Patents and Trademark Protection
There are two very important points that you need to understand about this. One, this stuff is expensive and suing someone for copyright infringement is even more expensive. Two, you can only sue a company for the damages or the money that they made by infringing your copyright.
This means that if some small blog steals your logo, doing anything about it is close to pointless unless they are making a lot of money out of your brand. The same goes for patents.
In both companies that I’ve founded I’ve always delayed Trademark Registration until we have funding. The process costs around $1,000 on sites like LegalZoom, but $1,000 in your earliest stages is a lot of money.
In the web era where we believe, domain name, and domain ranking are much more valuable than a registered trademark, so don’t bother unless you can really afford it.

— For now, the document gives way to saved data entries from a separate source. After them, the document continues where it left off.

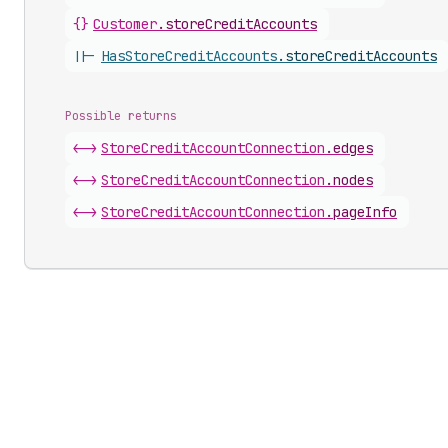
{}
Customer
.
storeCreditAccounts
||-
Has
Store
Credit
Accounts
.
storeCreditAccounts
Possible returns
<->
Store
Credit
Account
Connection
.
edges
<->
Store
Credit
Account
Connection
.
nodes
<->
Store
Credit
Account
Connection
.
pageInfo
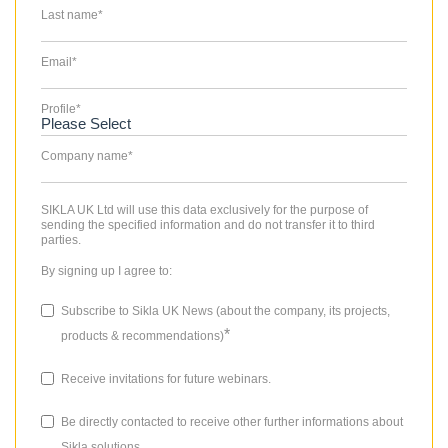
Last name
*
Email
*
Profile
*
Company name
*
SIKLA UK Ltd will use this data exclusively for the purpose of
sending the specified information and do not transfer it to third
parties.
By signing up I agree to:
Subscribe to Sikla UK News (about the company, its projects,
*
products & recommendations)
Receive invitations for future webinars.
Be directly contacted to receive other further informations about
Sikla solutions.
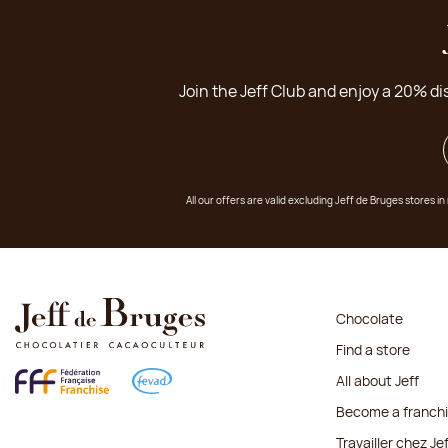
Join the Jeff Club and enjoy a 20% di
All our offers are valid excluding Jeff de Bruges stores
Chocolate
Find a store
All about Jeff
Become a franch
Travailler chez Je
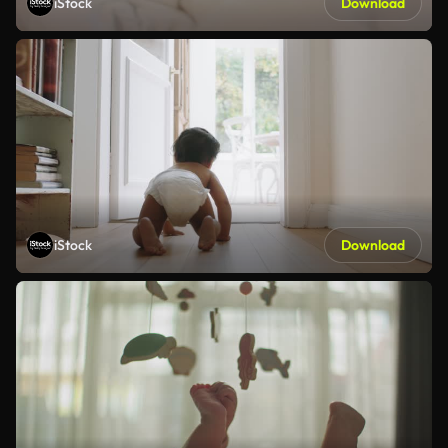
iStock
Download
iStock
Download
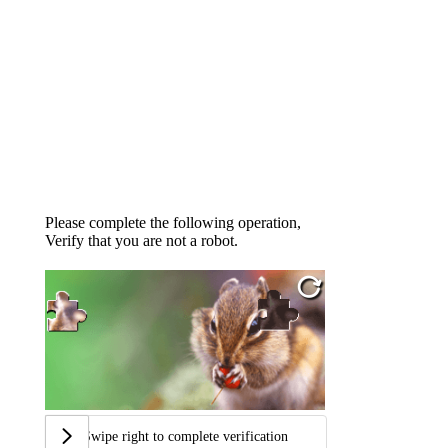
Please complete the following operation,
Verify that you are not a robot.
Swipe right to complete verification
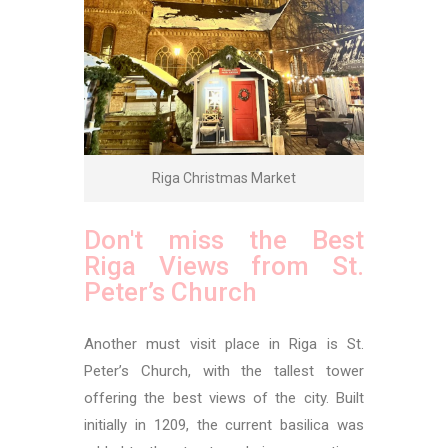
Riga Christmas Market
Don't miss the Best
Riga Views from St.
Peter’s Church
Another must visit place in Riga is St.
Peter’s Church, with the tallest tower
offering the best views of the city. Built
initially in 1209, the current basilica was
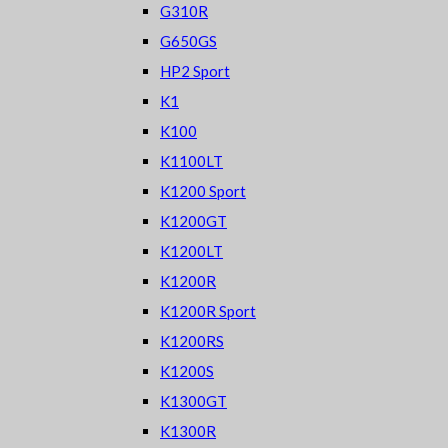
G310R
G650GS
HP2 Sport
K1
K100
K1100LT
K1200 Sport
K1200GT
K1200LT
K1200R
K1200R Sport
K1200RS
K1200S
K1300GT
K1300R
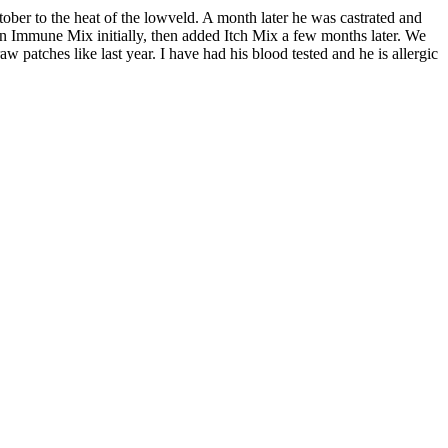
ber to the heat of the lowveld. A month later he was castrated and
 on Immune Mix initially, then added Itch Mix a few months later. We
w patches like last year. I have had his blood tested and he is allergic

Now as for patents, the same rule applies if you believe someone is infringing on it. The bad news is filing a patent is going to cost at least around $10,000 in legal fees, they might or might not grant you one and will only be useful if your damages are significant.
I honestly believe that patents are only required in very specific cases, particularly for hardware products. Most software products are not worth the effort to patent, because you will only be able to patent your code, but if someone builds a similar tool with different code, there’s little you can do about it.
For Slidebean, we managed to patent our user interface, which is our most valuable asset and it really sets us apart from our competitors but again, I believe this is one of the few exceptions.
I honestly hope this works as a guide for the process of starting a company. It's really not that hard, but it needs to be done right, and that should require an extra effort from your part.